December 8, 2022
Ithaca, NY | 40°F


Editorial: First-generation students should have program

College may be a unique experience for everyone, but for first-generation students, it is especially distinct. As the first members of their families to attend college, they have limited parental guidance when it comes to maneuvering the ins and outs of higher education. In addition, first-generation students often feel immense pressure from their families to succeed. It is for these reasons that Ithaca College should seriously consider implementing programs for first-generation students that will provide them with a sense of support in the college environment.

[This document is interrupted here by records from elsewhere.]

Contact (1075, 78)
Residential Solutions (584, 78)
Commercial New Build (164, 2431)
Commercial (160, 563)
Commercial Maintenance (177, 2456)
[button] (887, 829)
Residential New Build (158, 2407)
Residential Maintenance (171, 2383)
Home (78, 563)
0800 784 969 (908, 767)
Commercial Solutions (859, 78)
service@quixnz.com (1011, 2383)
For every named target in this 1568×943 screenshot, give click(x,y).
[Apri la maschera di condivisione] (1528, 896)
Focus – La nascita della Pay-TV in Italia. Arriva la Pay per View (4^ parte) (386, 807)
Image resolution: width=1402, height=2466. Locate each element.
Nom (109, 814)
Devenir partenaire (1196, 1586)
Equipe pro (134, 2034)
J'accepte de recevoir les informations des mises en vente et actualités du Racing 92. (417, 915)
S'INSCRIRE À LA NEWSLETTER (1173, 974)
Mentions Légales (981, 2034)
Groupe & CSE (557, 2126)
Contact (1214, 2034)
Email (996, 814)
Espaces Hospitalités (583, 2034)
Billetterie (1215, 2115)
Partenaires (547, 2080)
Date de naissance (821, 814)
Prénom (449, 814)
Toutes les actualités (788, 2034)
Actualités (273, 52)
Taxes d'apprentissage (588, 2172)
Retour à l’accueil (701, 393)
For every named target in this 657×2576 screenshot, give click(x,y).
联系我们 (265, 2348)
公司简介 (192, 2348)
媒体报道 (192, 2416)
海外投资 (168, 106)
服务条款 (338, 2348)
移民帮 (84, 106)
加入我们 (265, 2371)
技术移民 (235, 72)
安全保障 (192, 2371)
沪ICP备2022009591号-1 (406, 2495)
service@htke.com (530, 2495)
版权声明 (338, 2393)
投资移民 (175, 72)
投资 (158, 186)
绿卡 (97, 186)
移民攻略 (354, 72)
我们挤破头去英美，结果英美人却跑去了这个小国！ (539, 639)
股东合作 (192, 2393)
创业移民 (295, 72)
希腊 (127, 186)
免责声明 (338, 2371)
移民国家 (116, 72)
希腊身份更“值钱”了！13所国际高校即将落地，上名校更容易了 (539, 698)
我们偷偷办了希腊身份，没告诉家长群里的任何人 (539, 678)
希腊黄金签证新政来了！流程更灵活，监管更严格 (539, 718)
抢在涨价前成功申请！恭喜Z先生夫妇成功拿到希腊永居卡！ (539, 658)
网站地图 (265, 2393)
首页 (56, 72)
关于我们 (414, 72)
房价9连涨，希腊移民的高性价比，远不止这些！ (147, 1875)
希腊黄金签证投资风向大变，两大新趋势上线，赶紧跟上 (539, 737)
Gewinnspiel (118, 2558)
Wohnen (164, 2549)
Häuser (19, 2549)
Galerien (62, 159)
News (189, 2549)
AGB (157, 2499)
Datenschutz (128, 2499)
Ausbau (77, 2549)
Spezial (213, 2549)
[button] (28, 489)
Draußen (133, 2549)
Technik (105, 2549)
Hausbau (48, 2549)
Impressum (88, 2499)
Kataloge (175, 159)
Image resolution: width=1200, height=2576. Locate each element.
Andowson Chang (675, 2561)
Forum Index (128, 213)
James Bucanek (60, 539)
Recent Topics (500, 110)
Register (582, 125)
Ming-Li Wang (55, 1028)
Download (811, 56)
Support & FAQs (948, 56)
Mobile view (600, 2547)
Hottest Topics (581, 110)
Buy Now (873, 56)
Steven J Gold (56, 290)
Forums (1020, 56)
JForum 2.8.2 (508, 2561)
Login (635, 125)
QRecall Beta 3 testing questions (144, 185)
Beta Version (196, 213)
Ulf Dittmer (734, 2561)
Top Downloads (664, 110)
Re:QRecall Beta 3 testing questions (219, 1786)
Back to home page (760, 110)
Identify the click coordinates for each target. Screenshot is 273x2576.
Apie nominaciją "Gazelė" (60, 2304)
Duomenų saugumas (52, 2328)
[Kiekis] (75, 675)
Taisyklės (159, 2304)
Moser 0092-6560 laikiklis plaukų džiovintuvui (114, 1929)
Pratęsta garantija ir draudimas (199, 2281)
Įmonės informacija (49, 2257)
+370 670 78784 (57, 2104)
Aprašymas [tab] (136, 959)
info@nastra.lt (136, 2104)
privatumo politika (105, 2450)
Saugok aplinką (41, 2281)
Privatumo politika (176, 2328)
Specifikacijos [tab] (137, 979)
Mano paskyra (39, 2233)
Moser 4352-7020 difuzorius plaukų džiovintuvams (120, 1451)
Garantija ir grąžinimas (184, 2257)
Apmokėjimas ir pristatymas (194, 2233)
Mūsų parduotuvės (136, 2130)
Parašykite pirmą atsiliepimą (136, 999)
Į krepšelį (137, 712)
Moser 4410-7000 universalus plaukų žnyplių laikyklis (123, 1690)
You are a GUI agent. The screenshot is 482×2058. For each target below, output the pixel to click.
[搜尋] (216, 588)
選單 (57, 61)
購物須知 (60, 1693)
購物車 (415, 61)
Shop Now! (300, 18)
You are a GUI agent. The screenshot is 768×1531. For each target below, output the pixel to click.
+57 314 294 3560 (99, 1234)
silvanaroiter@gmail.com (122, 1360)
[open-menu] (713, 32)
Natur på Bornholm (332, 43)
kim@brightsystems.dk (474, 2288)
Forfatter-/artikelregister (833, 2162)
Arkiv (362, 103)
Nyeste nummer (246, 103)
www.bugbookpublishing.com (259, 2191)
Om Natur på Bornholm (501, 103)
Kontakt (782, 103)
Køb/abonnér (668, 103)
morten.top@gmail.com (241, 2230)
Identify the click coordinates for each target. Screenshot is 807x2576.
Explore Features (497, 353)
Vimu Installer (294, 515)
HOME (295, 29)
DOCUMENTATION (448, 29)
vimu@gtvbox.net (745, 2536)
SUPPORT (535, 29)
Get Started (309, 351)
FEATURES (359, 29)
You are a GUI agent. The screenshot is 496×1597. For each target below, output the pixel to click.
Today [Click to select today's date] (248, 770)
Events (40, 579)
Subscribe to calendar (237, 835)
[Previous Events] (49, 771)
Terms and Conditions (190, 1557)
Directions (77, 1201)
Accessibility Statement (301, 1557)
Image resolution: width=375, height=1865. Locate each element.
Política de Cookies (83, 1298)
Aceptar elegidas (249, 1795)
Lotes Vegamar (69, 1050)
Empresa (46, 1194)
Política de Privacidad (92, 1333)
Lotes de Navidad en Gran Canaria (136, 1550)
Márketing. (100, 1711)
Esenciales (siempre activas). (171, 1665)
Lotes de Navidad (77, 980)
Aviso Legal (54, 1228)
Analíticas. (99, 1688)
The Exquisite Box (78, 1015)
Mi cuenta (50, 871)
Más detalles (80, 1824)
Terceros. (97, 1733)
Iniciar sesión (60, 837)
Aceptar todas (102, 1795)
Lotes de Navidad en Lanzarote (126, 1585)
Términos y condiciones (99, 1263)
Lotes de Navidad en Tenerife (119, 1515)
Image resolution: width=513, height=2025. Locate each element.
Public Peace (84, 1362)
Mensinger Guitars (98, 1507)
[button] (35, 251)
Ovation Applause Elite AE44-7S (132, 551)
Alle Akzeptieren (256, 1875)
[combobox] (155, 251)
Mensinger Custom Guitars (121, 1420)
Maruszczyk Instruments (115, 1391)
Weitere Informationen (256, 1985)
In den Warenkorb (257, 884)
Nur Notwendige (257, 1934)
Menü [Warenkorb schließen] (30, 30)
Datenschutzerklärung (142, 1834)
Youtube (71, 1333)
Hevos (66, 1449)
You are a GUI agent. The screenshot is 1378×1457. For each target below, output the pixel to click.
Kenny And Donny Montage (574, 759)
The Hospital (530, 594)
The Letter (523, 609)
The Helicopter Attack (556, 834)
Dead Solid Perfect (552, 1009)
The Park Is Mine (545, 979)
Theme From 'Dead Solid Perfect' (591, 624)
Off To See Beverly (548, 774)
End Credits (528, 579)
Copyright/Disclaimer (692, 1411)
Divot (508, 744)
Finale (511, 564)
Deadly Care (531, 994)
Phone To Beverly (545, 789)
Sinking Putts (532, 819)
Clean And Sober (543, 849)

A number of universities and colleges across the country maintain special programs for first-generation students, including First Generation Connect at Boston University, which provides workshops and social events to help build a community among students who are experiencing this particular college situation. Syracuse University also has a program for first-generation students in which students can talk about and document their experience as the first member of their family to attend college. Both of these programs work to develop a kind of support group for these students to offer them aid in maneuvering the higher education system in ways that their family members may not be able to.

The college hosts several programs and organizations that help students of shared backgrounds build a community together in which they can make friends and seek support. From campus religious groups like Hillel, the Protestant Community and the Catholic Community to residential programs like the First-Year Residential Experience and Housing Offering a Multicultural Experience, there are specific places where students can find others who may share similar interests or values. However, first-generation students are left out of this mix, when they may be the ones to benefit the most from a supportive and organized community like this.

The stress of paying for tuition, student loans and applying for scholarships combined with the added pressure of schoolwork, extracurricular and co-curricular activities, while maintaining mental and physical health, all while adjusting to the college way of life is a lot to put on a young adult’s shoulders, especially those whose family members are not necessarily able to relate to the stress. These students deserve to have a program and a community that can provide them with the support that every student needs.